With the most pronounced parts of the reel identified we can now move on to the less noticeable parts of the reel. On the top of the spool there is normally a piece of plastic that can look like a crank of a handle. This is the drag adjustment, as you tighten the drag the harder it is for the line to come off the spool. Another small lever is normally hidden at the front of the body that switches back and forth. This lever will allow the reel to either move back and forth or to only move feely in one direction and not in the other direction. This is one of the least used features I have ever seen used and can personally say it is not something I have ever taken advantage of. The last little round cover that screws on is at the opposite end of the handle. By unscrewing this, the handle will normally fold down for just a touch of reduction in size for storage. By unscrewing it completely, the handle will come completely off so it can be switched from right to left hand. This is a huge benefit to those that are left-handed and is the one kind of reel where a lefty does not have to think about how to be comfortable when fishing.
Drag adjustment looks like a crank on the top of the spool
Okay so let’s start with the orientation of the reel. This is a major point! To put it simply, a right-handed reel is held with the right hand and is cranked with your left hand. The reel faces towards the floor and the stem normally fits between the middle and ring finger of your dominant hand and is cranked with your non-dominant hand. While you are turning the handle, you will notice the bail of the reel and the part of the reel that it is attached to will begin to spin around the spool. This spinning is how this kind of reel got its name; the spinning motion of the bail will guide the line back onto the spool. So, a question would be at this point is now that we know how the line will come back on the spool, how will the line come off of the spool. Most of the time that would be done in the casting process.
Line guide on the bail of the reel
Before we get to casting, we should discuss how the line works with the reel. Upon inspecting the bail, you will find a groove or indent where the line guide is located. This is another important part of using a spinning reel, you must be sure that the line coming off the spool is fed under the bail before going through the eyes of the rod and eventually to the rig of choice for the fishing you are going to do. Simple enough but this part is vital when learning how to cast. Let’s go over that now.
While holding the reel in the hand you choose, you simply turn the handle until the line guide and line is closest to the rod. Now, imagine a simple finger gun that you might have done as a kid while making a “pew, pew” kinda sound. With this in mind, extend your pointer finger and curl it around the line where your first joint is from the top of your finger. This is the first part of the casting process. What you might only realize now is that the bail will flip up a bit past perpendicular to the top of the reel. At this point the casting action is the process of holding the line with your pointer finger, flip up the bail, look behind you and bring your rod back over the shoulder you are holding the reel. Imagining your head is straight up and down at a 12 position, bring the rod tip back to the 2 o’clock position and cast with a single motion bringing the rod to the 10 o’clock position and as your rod is approaching the 10, let the line loose and let your finger go back to a “finger gun” and release the line.
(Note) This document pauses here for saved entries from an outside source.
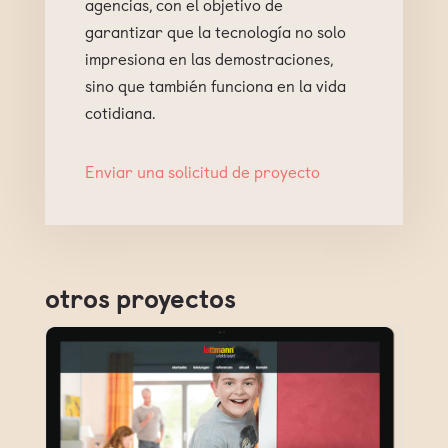
agencias, con el objetivo de
garantizar que la tecnología no solo
impresiona en las demostraciones,
sino que también funciona en la vida
cotidiana.
Enviar una solicitud de proyecto
otros proyectos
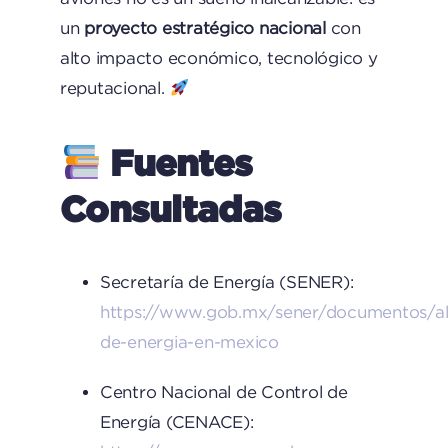
un
proyecto estratégico nacional
con
alto impacto económico, tecnológico y
reputacional.
Fuentes
Consultadas
Secretaría de Energía (SENER):
https://www.gob.mx/sener/documentos/a
de-energia-en-mexico
Centro Nacional de Control de
Energía (CENACE):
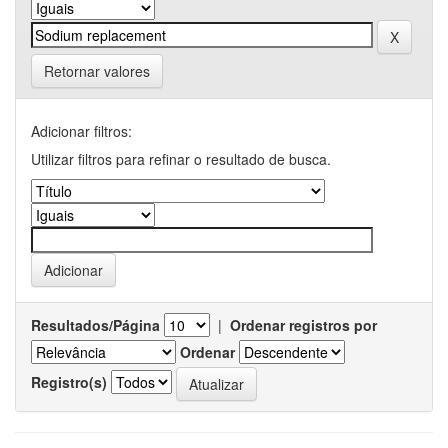
Retornar valores
Adicionar filtros:
Utilizar filtros para refinar o resultado de busca.
Resultados/Página
|
Ordenar registros por
Ordenar
Registro(s)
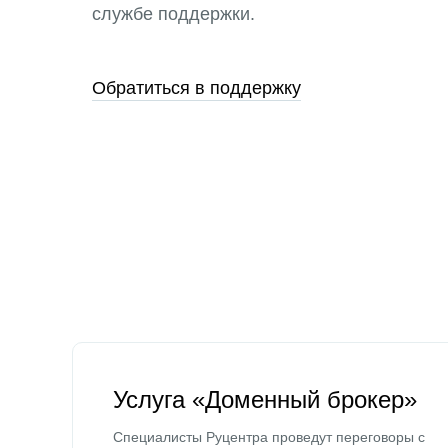
службе поддержки.
Обратиться в поддержку
Услуга «Доменный брокер»
Специалисты Руцентра проведут переговоры с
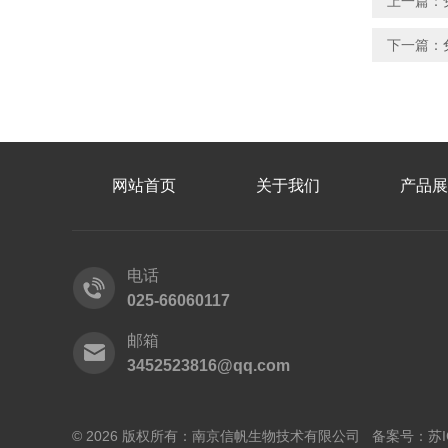
上一篇：
下一篇：
网站首页
关于我们
产品展
电话
025-66060117
邮箱
3452523816@qq.com
© 2026 版权所有：南京信帆生物技术有限公司 备案号：
苏I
Little round cover on the opposite end of the handle
After the cast is complete, most reels will flip the bail over as soon as you turn the handle. That is fine but many times I will simply flip the bail over after the cast myself. At that point, you can turn the handle a bit and reel in any line that is slack. Now let’s say you have transitioned from fishing to catching! Fish on!
Turn the handle a bit and be sure the hook is secure. The drag should be set to let out line when needed, not too tight where there is too much tension on the line and not too loose where the line comes streaming off the reel. It’s a feel thing that anglers get to know as you catch more fish and understand the targets you are fishing for.
I certainly hope that this was helpful for you, as always please let me know how it works out for you as you become a spinning master!